**Exercise description:** Gather all lines in the records below that include the word "zaniku".

**Data excerpts:**
==============================

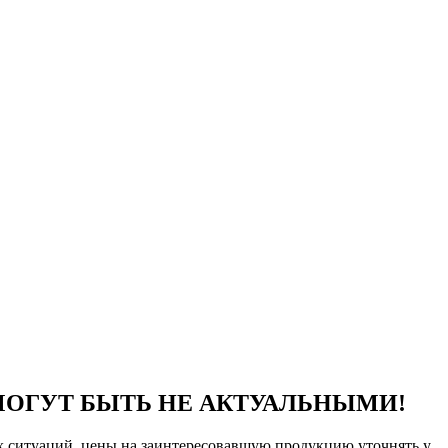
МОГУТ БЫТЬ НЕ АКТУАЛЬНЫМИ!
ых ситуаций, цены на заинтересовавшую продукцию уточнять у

==============================

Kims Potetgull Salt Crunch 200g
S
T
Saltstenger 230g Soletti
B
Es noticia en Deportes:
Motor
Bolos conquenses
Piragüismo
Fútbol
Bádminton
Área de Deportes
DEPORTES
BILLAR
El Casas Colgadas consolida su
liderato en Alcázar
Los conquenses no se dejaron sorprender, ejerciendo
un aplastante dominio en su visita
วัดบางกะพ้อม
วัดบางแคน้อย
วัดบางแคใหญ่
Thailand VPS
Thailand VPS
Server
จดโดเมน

==============================

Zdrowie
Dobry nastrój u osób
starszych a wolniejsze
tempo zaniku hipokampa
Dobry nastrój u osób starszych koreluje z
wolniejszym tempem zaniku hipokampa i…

==============================

**Result for this task:**
tempo zaniku hipokampa
wolniejszym tempem zaniku hipokampa i…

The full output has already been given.